SUPPLIED ENTRIES:
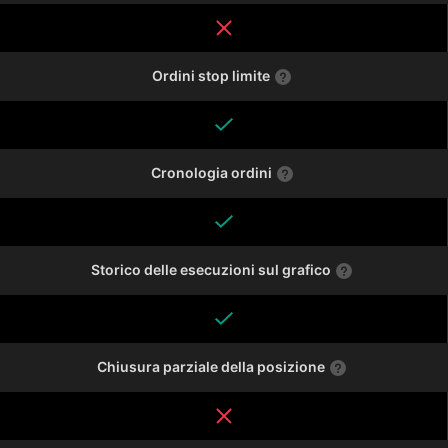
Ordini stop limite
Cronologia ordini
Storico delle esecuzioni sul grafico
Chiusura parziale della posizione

==

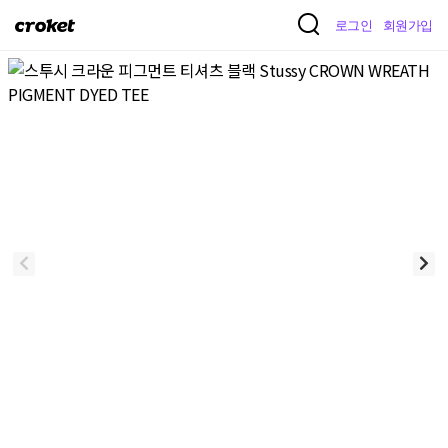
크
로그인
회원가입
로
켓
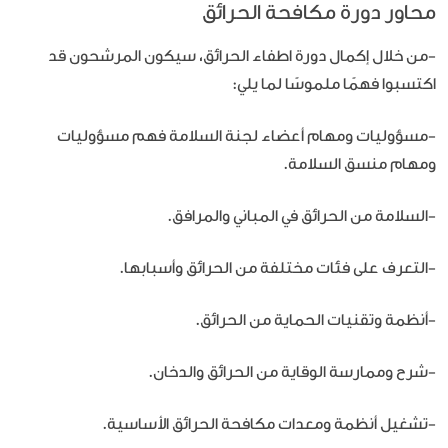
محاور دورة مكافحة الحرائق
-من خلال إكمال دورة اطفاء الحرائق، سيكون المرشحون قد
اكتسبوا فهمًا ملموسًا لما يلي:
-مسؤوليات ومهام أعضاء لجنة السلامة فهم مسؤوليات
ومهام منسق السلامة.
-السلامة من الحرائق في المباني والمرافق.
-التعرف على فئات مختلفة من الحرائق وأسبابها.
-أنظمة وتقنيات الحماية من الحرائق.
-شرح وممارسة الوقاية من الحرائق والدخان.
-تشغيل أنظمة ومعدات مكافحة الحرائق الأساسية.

---

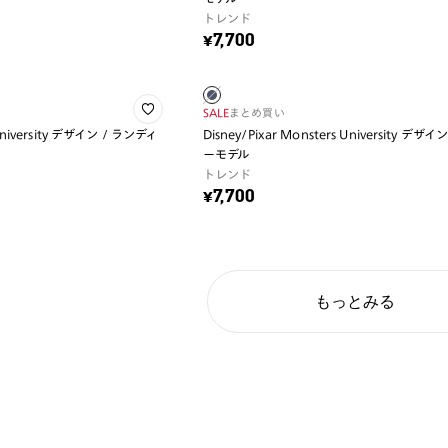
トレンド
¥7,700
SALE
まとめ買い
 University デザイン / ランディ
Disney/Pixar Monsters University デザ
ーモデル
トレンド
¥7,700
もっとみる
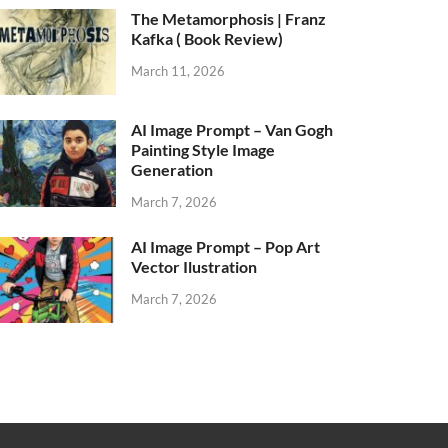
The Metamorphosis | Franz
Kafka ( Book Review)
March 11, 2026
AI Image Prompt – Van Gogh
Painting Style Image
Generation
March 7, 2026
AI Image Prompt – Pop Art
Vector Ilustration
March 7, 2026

PROBLEM: Repeat, exactly as they stand above, the lines from the line with "Ordini stop limite" to the line with "Chiusura parziale della posizione", both lines included.

OUTPUT:
Ordini stop limite
Cronologia ordini
Storico delle esecuzioni sul grafico
Chiusura parziale della posizione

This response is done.